The NBA won’t be the same in the 2018-19 season. On Monday afternoon, Manu Ginobili announced his retirement.
Today, with a wide range of feelings, I'm announcing my retirement from basketball. IMMENSE GRATITUDE to everyone (family, friends, teammates, coaches, staff, fans) involved in my life in the last 23 years. It's been a fabulous journey. Way beyond my wildest dreams. pic.twitter.com/3MLCUtmd6K— Manu Ginobili (@manuginobili) August 27, 2018
Ginobili was one of the game’s most enjoyable players. He was an innovator, a creator, and an experimenter, who simultaneously played the sport with a child’s joy, and a savant’s mind.
The crafty lefty tried things that no one else had done before, brought the euro step to the NBA, and managed to show something new in every season of his career.
After being drafted with the penultimate pick in the 1999 NBA draft, Ginobili played in Europe for a few years, before joining the San Antonio Spurs for the 2002-03 season. He played each of his 16 years with the Spurs, winning four titles, and never failing to make the playoffs.
Along the way, he developed a special relationship with coach Gregg Popovich, who admitted last year that his coaching style was impacted by Ginobili, saying, “In the beginning he would do some things I thought were unnecessary until that point came where he finally came to me and said, ‘I am Manu, this is what I do.’ I said, ‘OK, you go ahead and try to save one or two of those passes per game and I’ll shut up one or two times when they happen during the game.’ We came to this compromise and it’s been lovey-dovey ever since.”
Ginobili’s retirement marks the total end of the Big Three era in San Antonio, following Tim Duncan’s retirement in 2016, and Tony Parker’s decision to sign with the Charlotte Hornets this offseason. They had one heck of a run.
Despite primarily coming off the bench (he started in only 402 of his 1,275 career games), Ginobili retires as one of the greatest and most influential shooting guards in NBA history.
His final career game came against the Golden State Warriors in this year’s playoffs. After the game, Warriors coach Steve Kerr - who played for the Spurs in Ginobili’s rookie year - tried to convince the legend to play for another year.
"Keep going, okay?
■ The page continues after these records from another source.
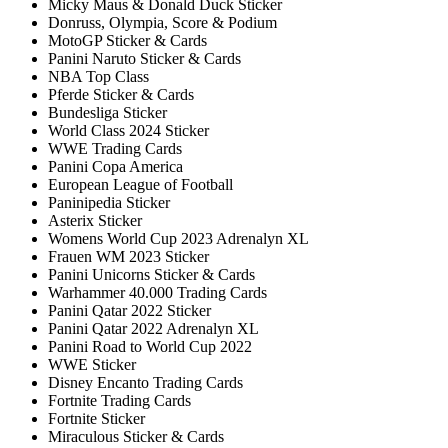
Micky Maus & Donald Duck Sticker
Donruss, Olympia, Score & Podium
MotoGP Sticker & Cards
Panini Naruto Sticker & Cards
NBA Top Class
Pferde Sticker & Cards
Bundesliga Sticker
World Class 2024 Sticker
WWE Trading Cards
Panini Copa America
European League of Football
Paninipedia Sticker
Asterix Sticker
Womens World Cup 2023 Adrenalyn XL
Frauen WM 2023 Sticker
Panini Unicorns Sticker & Cards
Warhammer 40.000 Trading Cards
Panini Qatar 2022 Sticker
Panini Qatar 2022 Adrenalyn XL
Panini Road to World Cup 2022
WWE Sticker
Disney Encanto Trading Cards
Fortnite Trading Cards
Fortnite Sticker
Miraculous Sticker & Cards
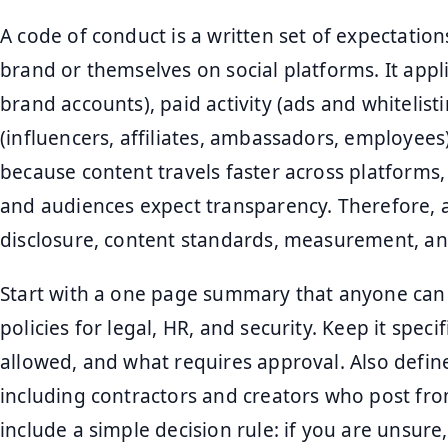
A code of conduct is a written set of expectatio
brand or themselves on social platforms. It app
brand accounts), paid activity (ads and whitelist
(influencers, affiliates, ambassadors, employees)
because content travels faster across platforms,
and audiences expect transparency. Therefore, a
disclosure, content standards, measurement, an
Start with a one page summary that anyone can f
policies for legal, HR, and security. Keep it specif
allowed, and what requires approval. Also define
including contractors and creators who post from
include a simple decision rule: if you are unsu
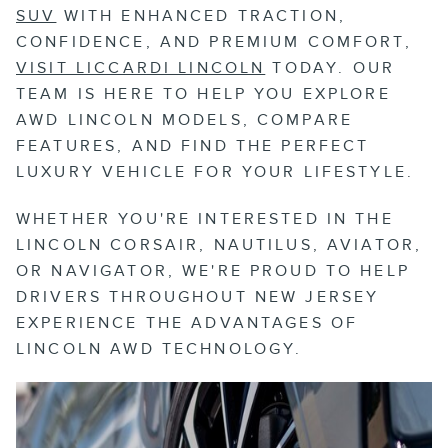
SUV
WITH ENHANCED TRACTION,
CONFIDENCE, AND PREMIUM COMFORT,
VISIT LICCARDI LINCOLN
TODAY. OUR
TEAM IS HERE TO HELP YOU EXPLORE
AWD LINCOLN MODELS, COMPARE
FEATURES, AND FIND THE PERFECT
LUXURY VEHICLE FOR YOUR LIFESTYLE.
WHETHER YOU'RE INTERESTED IN THE
LINCOLN CORSAIR, NAUTILUS, AVIATOR,
OR NAVIGATOR, WE'RE PROUD TO HELP
DRIVERS THROUGHOUT NEW JERSEY
EXPERIENCE THE ADVANTAGES OF
LINCOLN AWD TECHNOLOGY.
Why not?"— NBA on TNT (@NBAonTNT) April 25, 2018
Manu Ginobili & Steve Kerr share a special moment after the Warriors' win over the Spurs. pic.twitter.com/fuFrDh3nt5
Unfortunately it didn’t work.
And while the NBA will greatly miss Ginobili’s artistic style and flair, he will, thankfully, live on in YouTube highlight videos everywhere, from his funky euro step, to his step back jumper, to his unexpected dunks, to his legendary bat-swatting. And he’ll always be one of my favorite players.
Thanks for everything, Manu.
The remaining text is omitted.